“But it’s mine,” I whispered.
She stood and crossed over to sit next to me, pressed her knee against mine. I’d grown skinnier than her, I noticed; the pills I was taking were suppressing my appetite. “So you keep doing it. We don’t need to do everything together, you know. You can go out there and be your own star. Not just one-half of a pair. You can be you.”
* * *
—
We killed our contract a few weeks later, much to Harriet’s dismay. On the Double died its untimely death, immediately relegated to the ash bin of forgotten kids’ TV series. I helped my sister pack her things and drove her and my mother back to Santa Barbara. I even spent the summer with them there, tanning on the beach and getting pedicures and going to bonfires with some of Elli’s old high school friends. They were nicer to us now that we were legitimate stars.

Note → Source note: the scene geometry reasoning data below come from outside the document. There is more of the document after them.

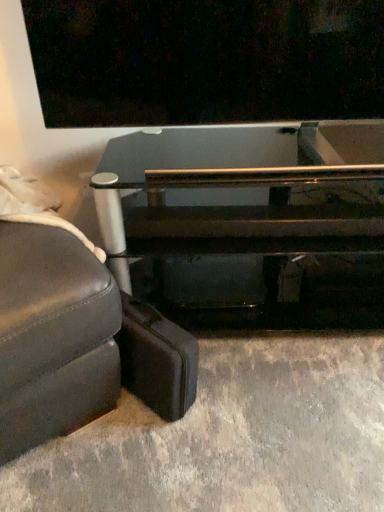 Question: From a real-world perspective, is transparent glass table at center positioned under leather studio couch at lower left based on gravity?

Choices:
 (A) no
 (B) yes

Answer: (A)

Question: From the image's perspective, is transparent glass table at center under leather studio couch at lower left?

Choices:
 (A) no
 (B) yes

Answer: (A)

Question: Is transparent glass table at center positioned before leather studio couch at lower left?

Choices:
 (A) no
 (B) yes

Answer: (A)

Question: From a real-world perspective, does transparent glass table at center stand above leather studio couch at lower left?

Choices:
 (A) yes
 (B) no

Answer: (A)

Question: Does transparent glass table at center have a greater width compared to leather studio couch at lower left?

Choices:
 (A) no
 (B) yes

Answer: (A)

Question: Can you confirm if transparent glass table at center is thinner than leather studio couch at lower left?

Choices:
 (A) yes
 (B) no

Answer: (A)

Question: Is leather studio couch at lower left behind transparent glass table at center?

Choices:
 (A) no
 (B) yes

Answer: (A)

Question: Can you confirm if leather studio couch at lower left is taller than transparent glass table at center?

Choices:
 (A) no
 (B) yes

Answer: (A)

Question: Are leather studio couch at lower left and transparent glass table at center located far from each other?

Choices:
 (A) yes
 (B) no

Answer: (B)

Question: Considering the relative sizes of leather studio couch at lower left and transparent glass table at center in the image provided, is leather studio couch at lower left shorter than transparent glass table at center?

Choices:
 (A) no
 (B) yes

Answer: (B)

Question: From the image's perspective, is leather studio couch at lower left beneath transparent glass table at center?

Choices:
 (A) yes
 (B) no

Answer: (A)

Question: Could you tell me if leather studio couch at lower left is turned towards transparent glass table at center?

Choices:
 (A) yes
 (B) no

Answer: (B)

Question: Could you tell me if leather studio couch at lower left is facing leather suitcase at lower left?

Choices:
 (A) yes
 (B) no

Answer: (B) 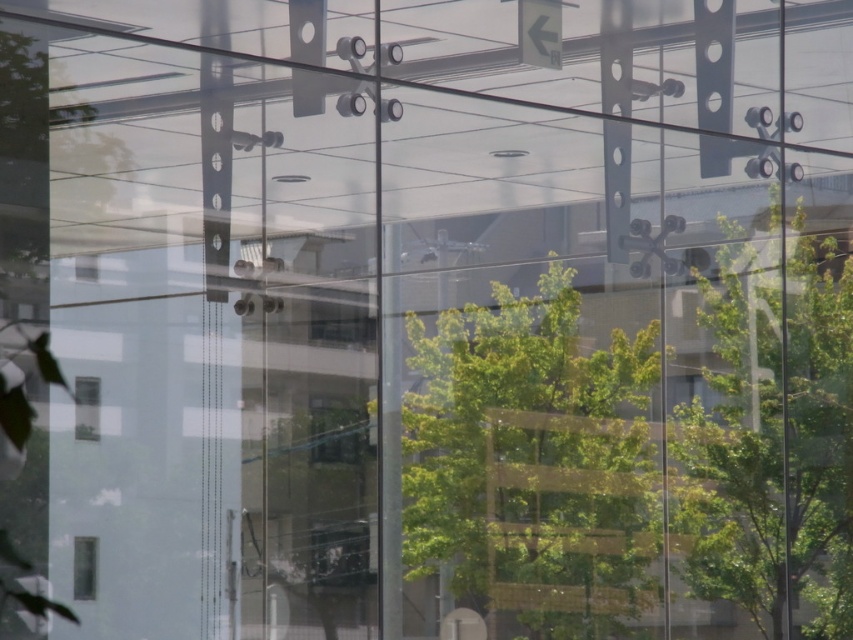 Based on the photo, does clear glass window at lower left appear on the right side of transparent glass window at lower left?

No, clear glass window at lower left is not to the right of transparent glass window at lower left.

Locate an element on the screen. The width and height of the screenshot is (853, 640). clear glass window at lower left is located at coordinates (86, 406).

Does point (77, 432) come in front of point (84, 563)?

No.

Image resolution: width=853 pixels, height=640 pixels. I want to click on clear glass window at lower left, so click(x=86, y=406).

Does point (468, 602) come closer to viewer compared to point (74, 385)?

That is False.

Can you confirm if green leafy tree at center is positioned to the left of clear glass window at lower left?

In fact, green leafy tree at center is to the right of clear glass window at lower left.

Between point (547, 508) and point (86, 404), which one is positioned in front?

Point (86, 404)

Find the location of a particular element. green leafy tree at center is located at coordinates (532, 461).

The height and width of the screenshot is (640, 853). Identify the location of green leafy tree at right. (770, 433).

Can you confirm if green leafy tree at right is shorter than transparent glass window at lower left?

No.

Describe the element at coordinates (770, 433) in the screenshot. This screenshot has width=853, height=640. I see `green leafy tree at right` at that location.

Image resolution: width=853 pixels, height=640 pixels. I want to click on green leafy tree at right, so click(770, 433). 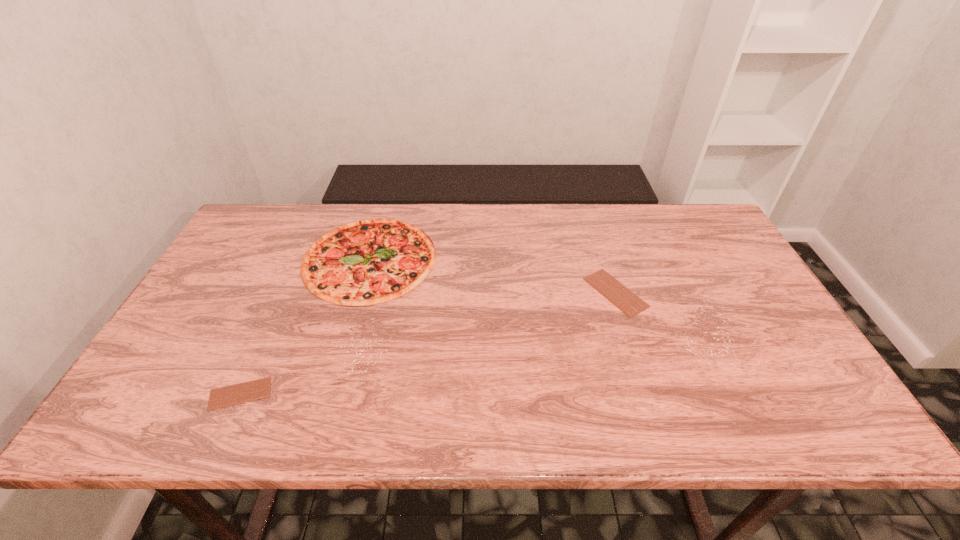 The width and height of the screenshot is (960, 540). Identify the location of the tallest object. (366, 262).

Locate an element on the screen. The image size is (960, 540). the farther chocolate bar is located at coordinates (629, 303).

At what (x,y) coordinates should I click in order to perform the action: click on the right chocolate bar. Please return your answer as a coordinate pair (x, y). Image resolution: width=960 pixels, height=540 pixels. Looking at the image, I should click on (629, 303).

Identify the location of the left chocolate bar. Image resolution: width=960 pixels, height=540 pixels. (226, 396).

Identify the location of the shortest object. (226, 396).

Where is `vacant region located 0.220m on the right of the pizza`? This screenshot has width=960, height=540. vacant region located 0.220m on the right of the pizza is located at coordinates (510, 259).

This screenshot has width=960, height=540. What are the coordinates of `vacant space situated 0.170m on the back of the rightmost object` in the screenshot? It's located at (597, 233).

The image size is (960, 540). I want to click on vacant space located 0.230m on the back of the shortest object, so click(x=281, y=304).

Find the location of a particular element. This screenshot has height=540, width=960. object present at the far edge is located at coordinates (366, 262).

Locate an element on the screen. The image size is (960, 540). object present at the near edge is located at coordinates (226, 396). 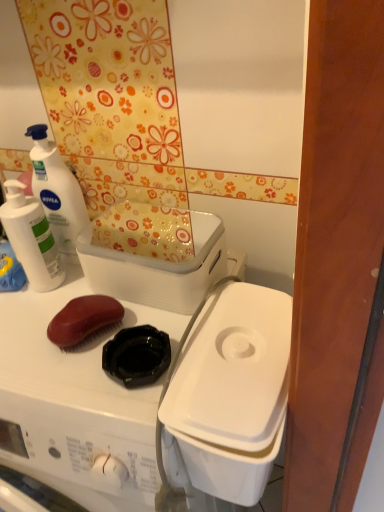 Question: From the image's perspective, would you say white plastic container at center-right, the 1th appliance when ordered from bottom to top, is shown under white matte lotion at upper left, which appears as the 1th cleaning product when viewed from the right?

Choices:
 (A) no
 (B) yes

Answer: (B)

Question: Is white plastic container at center-right, the 1th appliance when ordered from bottom to top, to the right of white matte lotion at upper left, which appears as the 1th cleaning product when viewed from the right, from the viewer's perspective?

Choices:
 (A) no
 (B) yes

Answer: (B)

Question: From a real-world perspective, is white plastic container at center-right, the 1th appliance when ordered from bottom to top, on white matte lotion at upper left, which appears as the 1th cleaning product when viewed from the right?

Choices:
 (A) no
 (B) yes

Answer: (A)

Question: Does white plastic container at center-right, the 1th appliance when ordered from bottom to top, appear on the left side of white matte lotion at upper left, the second cleaning product viewed from the left?

Choices:
 (A) no
 (B) yes

Answer: (A)

Question: Is white plastic container at center-right, the 1th appliance when ordered from bottom to top, positioned before white matte lotion at upper left, the second cleaning product viewed from the left?

Choices:
 (A) no
 (B) yes

Answer: (B)

Question: Looking at their shapes, would you say white plastic container at upper center, which is the 2th appliance in bottom-to-top order, is wider or thinner than white matte lotion at upper left, which appears as the 1th cleaning product when viewed from the right?

Choices:
 (A) thin
 (B) wide

Answer: (B)

Question: Based on their positions, is white plastic container at upper center, which is the 2th appliance in bottom-to-top order, located to the left or right of white matte lotion at upper left, which appears as the 1th cleaning product when viewed from the right?

Choices:
 (A) right
 (B) left

Answer: (A)

Question: In terms of height, does white plastic container at upper center, which is the 2th appliance in bottom-to-top order, look taller or shorter compared to white matte lotion at upper left, the second cleaning product viewed from the left?

Choices:
 (A) short
 (B) tall

Answer: (A)

Question: From the image's perspective, is white plastic container at upper center, which is the 2th appliance in bottom-to-top order, above or below white matte lotion at upper left, the second cleaning product viewed from the left?

Choices:
 (A) below
 (B) above

Answer: (A)

Question: Does point (109, 266) appear closer or farther from the camera than point (268, 430)?

Choices:
 (A) closer
 (B) farther

Answer: (B)

Question: Considering the positions of white plastic container at upper center, which is the 2th appliance in bottom-to-top order, and white plastic container at center-right, the 1th appliance when ordered from bottom to top, in the image, is white plastic container at upper center, which is the 2th appliance in bottom-to-top order, taller or shorter than white plastic container at center-right, the 1th appliance when ordered from bottom to top,?

Choices:
 (A) tall
 (B) short

Answer: (B)

Question: From the image's perspective, is white plastic container at upper center, which is the 2th appliance in bottom-to-top order, positioned above or below white plastic container at center-right, which is counted as the 2th appliance, starting from the top?

Choices:
 (A) above
 (B) below

Answer: (A)

Question: Would you say white plastic container at upper center, which is the 2th appliance in bottom-to-top order, is inside or outside white plastic container at center-right, which is counted as the 2th appliance, starting from the top?

Choices:
 (A) outside
 (B) inside

Answer: (A)

Question: From a real-world perspective, is white matte lotion at upper left, which appears as the 1th cleaning product when viewed from the right, physically located above or below white plastic washing machine at upper left?

Choices:
 (A) below
 (B) above

Answer: (B)

Question: Looking at the image, does white matte lotion at upper left, which appears as the 1th cleaning product when viewed from the right, seem bigger or smaller compared to white plastic washing machine at upper left?

Choices:
 (A) small
 (B) big

Answer: (A)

When the school year began, I drove back to Los Angeles, started college, and began going out for auditions alone. I ran around the city like a madwoman, juggling scripts and homework, using Adderall and Ritalin and the occasional line of cocaine to stay focused, then relying on booze and Valium to relax at the end of the day. I was finally living alone, far from the watchful eyes of my family, which meant that I could party as much as I wanted without getting the side-eye from my sister. And since I didn’t have to hide my habits anymore, I let them balloon to fill up the empty space in my life where Elli had once been.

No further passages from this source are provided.